Install Hadoop on a Single Machine

In order to learn any new technology, the best way IMHO is to install it on your local system. You can then explore it and experiment on it at your convenience. It is the route I always take.

I started with installing Hadoop on a single node, i.e. my machine. It was a tricky task with most of the tutorials making many assumptions. Now that I have completed the install, I can safely say that those were simple assumptions and that anyone familiar with linux is deemed to understand them. Then I decided to write an installation instruction for the dummies.

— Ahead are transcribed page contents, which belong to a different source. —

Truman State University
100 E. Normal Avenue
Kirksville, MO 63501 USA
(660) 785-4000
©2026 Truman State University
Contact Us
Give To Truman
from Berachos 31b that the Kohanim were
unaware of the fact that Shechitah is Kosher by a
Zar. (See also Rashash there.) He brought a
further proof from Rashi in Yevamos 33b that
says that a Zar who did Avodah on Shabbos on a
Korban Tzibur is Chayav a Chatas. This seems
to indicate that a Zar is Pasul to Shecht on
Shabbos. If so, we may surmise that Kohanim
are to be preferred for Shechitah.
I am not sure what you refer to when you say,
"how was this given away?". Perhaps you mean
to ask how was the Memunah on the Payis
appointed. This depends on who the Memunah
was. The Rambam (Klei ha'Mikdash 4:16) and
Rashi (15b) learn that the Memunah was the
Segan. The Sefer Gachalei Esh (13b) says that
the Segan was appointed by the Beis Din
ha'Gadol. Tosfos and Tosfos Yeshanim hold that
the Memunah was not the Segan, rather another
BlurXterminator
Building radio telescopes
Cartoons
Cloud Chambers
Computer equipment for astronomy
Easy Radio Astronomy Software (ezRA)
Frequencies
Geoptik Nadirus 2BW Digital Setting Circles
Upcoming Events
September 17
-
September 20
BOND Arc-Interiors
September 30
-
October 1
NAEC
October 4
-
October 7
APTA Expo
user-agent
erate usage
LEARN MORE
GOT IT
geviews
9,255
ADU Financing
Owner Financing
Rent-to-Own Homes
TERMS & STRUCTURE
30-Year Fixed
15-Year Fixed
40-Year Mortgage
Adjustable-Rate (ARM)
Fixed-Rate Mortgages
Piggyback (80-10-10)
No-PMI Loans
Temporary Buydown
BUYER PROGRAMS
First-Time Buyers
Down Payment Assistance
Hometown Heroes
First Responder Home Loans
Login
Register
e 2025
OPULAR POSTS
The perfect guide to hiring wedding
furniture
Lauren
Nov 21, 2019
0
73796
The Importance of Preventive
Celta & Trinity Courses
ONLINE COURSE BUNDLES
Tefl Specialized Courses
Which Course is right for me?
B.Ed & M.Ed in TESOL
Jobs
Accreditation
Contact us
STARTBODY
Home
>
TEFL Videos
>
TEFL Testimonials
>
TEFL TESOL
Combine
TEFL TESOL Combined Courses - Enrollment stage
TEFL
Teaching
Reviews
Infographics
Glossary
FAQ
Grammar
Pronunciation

Here is the most comprehensive documentation of "How to install Hadoop on your local system". Please let me know if I have missed anything.


Prerequisites


1. Linux

The first and foremost requirement is to get a PC with Linux installed on it. I used a machine with Ubuntu 9.10 installed on it. You can also work with Windows, as Hadoop is purely java based and it will work with any OS that can run JVM (which in turn implies pretty much all the modern OS's)

2. Sun Java6

Install the Sun Java6 on your Linux machine using:
$ sudo apt-get install sun-java6-bin sun-java6-jre sun-java6-jdk

3. Create a new user "hadoop"

Create a new user hadoop (though it is not required, it is recommended in order
to to separate the Hadoop installation from other software applications and user
accounts running on the same machine by having a dedicated user for hadoop).
Use the following commands:
$ sudo addgroup hadoop
$ sudo useradd -d /home/hadoop -m hadoop -g hadoop

4. Configure SSH

Install OpenSSH­Server on your system:
$ sudo apt­-get install openssh­-server

Then generate an SSH key for the hadoop user. As the hadoop user do the
following:
$ ssh-­keygen -­t rsa ­-P ""
Generating public/private rsa key pair.
Enter file in which to save the key (/home/hadoop/.ssh/id_rsa):
Created directory '/home/hadoop/.ssh'.
Your identification has been saved in /home/hadoop/.ssh/id_rsa.
Your public key has been saved in /home/hadoop/.ssh/id_rsa.pub.
The key fingerprint is:
1a:38:cd:0c:92:f9:8b:33:f3:a9:8e:dd:41:68:04:dc hadoop@paritosh­desktop
The key's randomart image is:
+­­[ RSA 2048]­­­­+
|o . |
| o E |
| = . |
| . + * |
| o = = S |
| . o o o |
| = o . |
| o * o |
|..+.+ |
+­­­­­­­­­­­­­­­­­+
$


Then enable SSH access to your local machine with this newly created key:
$cat $HOME/.ssh/id_rsa.pub >> $HOME/.ssh/authorized_keys

Test your SSH connection:
$ ssh localhost
The authenticity of host 'localhost (::1)' can't be established.
RSA key fingerprint is 1e:be:bb:db:71:25:e2:d5:b0:a9:87:9a:2c:43:e3:ae.
Are you sure you want to continue connecting (yes/no)? yes
Warning: Permanently added 'localhost' (RSA) to the list of known hosts.
Linux paritosh­desktop 2.6.31­20­generic #58­Ubuntu SMP Fri Mar 12 05:23:09 UTC
2010 i686
$

Now that the prerequisites are complete, lets go ahead with the Hadoop
installation.

Install Hadoop from Cloudera

1. Add repository

Create a new file /etc/apt/sources.list.d/cloudera.list with the following
contents, taking care to replace DISTRO with the name of your distribution (find
out by running lsb_release -c):
deb http://archive.cloudera.com/debian DISTRO­-cdh3 contrib
deb­src http://archive.cloudera.com/debian DISTRO­-cdh3 contrib
2. Add repository key. (optional)

Add the Cloudera Public GPG Key to your repository by executing the following
command:
$ curl -­s http://archive.cloudera.com/debian/archive.key | sudo apt­-key add ­-
OK
$

This allows you to verify that you are downloading genuine packages.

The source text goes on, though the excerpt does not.